Who is Father Stanley Rother and Why is He Being Beatified?

This coming Saturday, September 23, Father Stanley Rother, a native of Okarche, Oklahoma, is being beatified in Oklahoma City.  He will become the first US born priest to be beatified and the first US born martyr to be beatified.

In the seminary, Stanley Rother had difficulty with Latin and was asked not to return after his first year of theology.  Fortunately, our bishop found another seminary that would take him, Mount St. Mary’s in Emmitsburg, MD.  With extra coaching, he completed his training and was ordained a priest in 1963.  Five years later, he received the call to serve in the Oklahoma mission in Santiago Atitlán, Guatemala.

Through the years, Father Rother learned Spanish and the local Tzutuhil dialect, served the people with devotion, and was deeply loved by the parishioners.  As a priest who had difficulty with Latin, he was able to translate the New Testament into Tzutuhil so that his people could have access to the scriptures.  Political unrest swept the country in the 1970’s and in 1980 four priests were killed in Guatemala.  Rother watched as catechists and other parishioners disappeared, were tortured, and found dead.

In his Christmas letter of 1980, Father Rother wrote: “The shepherd cannot run at the first sign of danger.”  Nevertheless, as conditions worsened, he came back to Oklahoma.  After a short time, despite the danger, he returned to the mission because of his love for the people.

On the night of July 28, 1981, three men entered the rectory and shot Father Rother.  Father Rother’s heart is buried in the church in Guatemala and his body is buried in Oklahoma.  The official cause for beatification was begun in October 2007.

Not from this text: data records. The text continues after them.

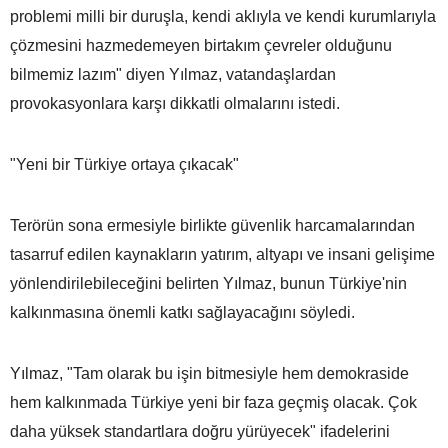
problemi milli bir duruşla, kendi aklıyla ve kendi kurumlarıyla
çözmesini hazmedemeyen birtakım çevreler olduğunu
bilmemiz lazım" diyen Yılmaz, vatandaşlardan
provokasyonlara karşı dikkatli olmalarını istedi.
"Yeni bir Türkiye ortaya çıkacak"
Terörün sona ermesiyle birlikte güvenlik harcamalarından
tasarruf edilen kaynakların yatırım, altyapı ve insani gelişime
yönlendirilebileceğini belirten Yılmaz, bunun Türkiye'nin
kalkınmasına önemli katkı sağlayacağını söyledi.
Yılmaz, "Tam olarak bu işin bitmesiyle hem demokraside
hem kalkınmada Türkiye yeni bir faza geçmiş olacak. Çok
daha yüksek standartlara doğru yürüyecek" ifadelerini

At the time of his death, I was in Minnesota with classmates from St. John’s Seminary, celebrating our fifth anniversary of priestly ordination.  Upon my return to Oklahoma City, I assisted Archbishop Charles Salatka in planning the funeral.  As we looked at the choices of texts in the Sacramentary, we first looked at the Prefaces of Christian Death usually used at funerals.  I then turned to the Preface for Martyrs and showed it to the archbishop.  He immediately said that it was the one to use:

“Father Stanley Rother followed the example of Christ,
and gave his life for the glory of your name.
His death reveals your power shining through our human weakness.
You choose the weak and make them strong in bearing witness to you,
through Jesus Christ our Lord.”

Last summer in 2016, I was in Santiago Atitlán on the 35th anniversary of Fr. Rother’s death.  I had made similar visits on other anniversaries, starting with the 10th anniversary.  The huge number of people gathered for the outdoor Mass in 2016 was remarkable, much bigger than any other anniversary.  Many of these people at Mass were not even alive when Fr. Rother was killed.  The love of Father Rother and devotion among the local people has continued to grow in the new generations that have come after Rother’s death.

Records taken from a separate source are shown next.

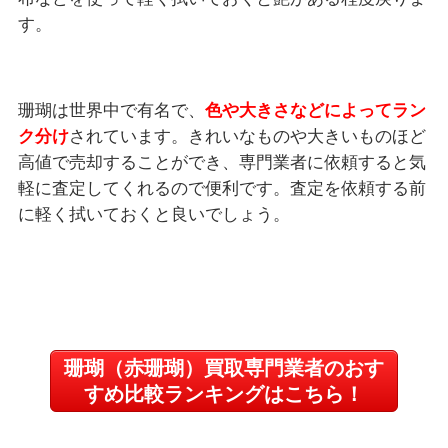
す。
珊瑚は世界中で有名で、
色や大きさなどによってラン
ク分け
されています。きれいなものや大きいものほど
高値で売却することができ、専門業者に依頼すると気
軽に査定してくれるので便利です。査定を依頼する前
に軽く拭いておくと良いでしょう。
珊瑚（赤珊瑚）買取専門業者のおす
すめ比較ランキングはこちら！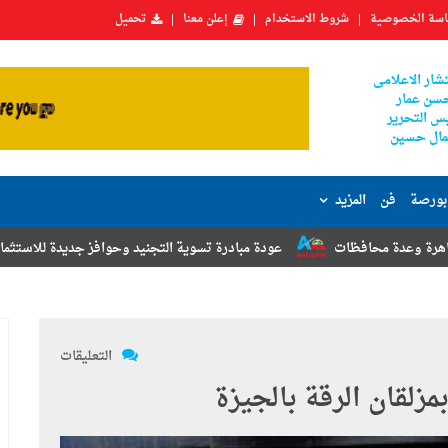
سة الخصوصية
شروط الاستخدام
إعلن معنا
تحميل
شار الاعلامى
سن عمار
س التحرير
ال حسين
بورصة
فن
المزيد
ت
عودة مبادرة تسوية التجنيد وحوافز جديدة للاستثمار.. أبرز توصيات مؤت
التعليقات
زلقان الرقة بالجيزة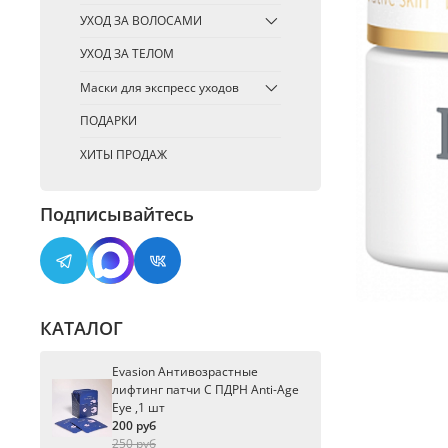
УХОД ЗА ВОЛОСАМИ
УХОД ЗА ТЕЛОМ
Маски для экспресс уходов
ПОДАРКИ
ХИТЫ ПРОДАЖ
Подписывайтесь
КАТАЛОГ
Evasion Антивозрастные
лифтинг патчи С ПДРН Anti-Age
Eye ,1 шт
200 руб
250 руб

For the last several months, I have been working with many others to prepare for the Beatification Mass which will be held at the Cox Convention Center Arena, a venue holding about 14,000.   The Beatification Choir will be made up of 178 musicians from 27 parishes.  There will several other choirs.  A Hispanic choir, Vietnamese choir, and a Gospel choir will sing before the Mass, along with the Mount St. Mary Seminary Schola.  As a way to unify the assembly, we have invited parishes to prepare for the Mass by learning a bilingual English/Spanish setting of the “Holy, Holy,” the “Memorial Acclamation,” and the “Amen,” all taken from Peter Kolar’s Misa Luna.  Even in my parish which does not offer a Spanish Mass, the acclamations were learned quickly by our congregation and choirs.  We hope to continue to use the acclamations with some regularity.

We are very excited as we prepare for the Beatification.  Please keep all involved in your prayers.  May the life and death of Blessed Stanley Rother draw many others to a deeper love for Christ and for their neighbor.

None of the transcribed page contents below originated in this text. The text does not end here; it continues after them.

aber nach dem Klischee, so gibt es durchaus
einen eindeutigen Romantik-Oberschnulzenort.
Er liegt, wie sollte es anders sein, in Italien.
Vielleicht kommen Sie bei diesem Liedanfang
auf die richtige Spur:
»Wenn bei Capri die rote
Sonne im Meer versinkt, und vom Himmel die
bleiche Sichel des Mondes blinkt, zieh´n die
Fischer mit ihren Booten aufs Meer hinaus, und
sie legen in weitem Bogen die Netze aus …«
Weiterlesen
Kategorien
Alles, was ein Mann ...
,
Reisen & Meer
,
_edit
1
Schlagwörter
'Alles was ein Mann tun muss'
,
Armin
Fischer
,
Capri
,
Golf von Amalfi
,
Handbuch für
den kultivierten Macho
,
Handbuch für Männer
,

Rev. Stephen Bird is director of the Office of Worship and Spiritual Life of the Archdiocese of Oklahoma City and is pastor of the Church of the Epiphany of the Lord in Oklahoma City.  He is a graduate of St. John’s University / School of Theology and Seminary.

2 comments

  1. Thank you so much for this post. I hadn’t heard of Fr. Stanley Rother before. A holy life and a holy death. And to think what other trajectory his life might have taken if his bishop hadn’t helped him find a seminary that was a good fit for him. One wonders how many other vocations are missed because bishops take less care or are less open and generous.

    I believe Solanus Casey (Venerable?) had a similar difficulty with languages in the seminary.

    Does anyone know the ratio of “blesseds” who go on to canonization?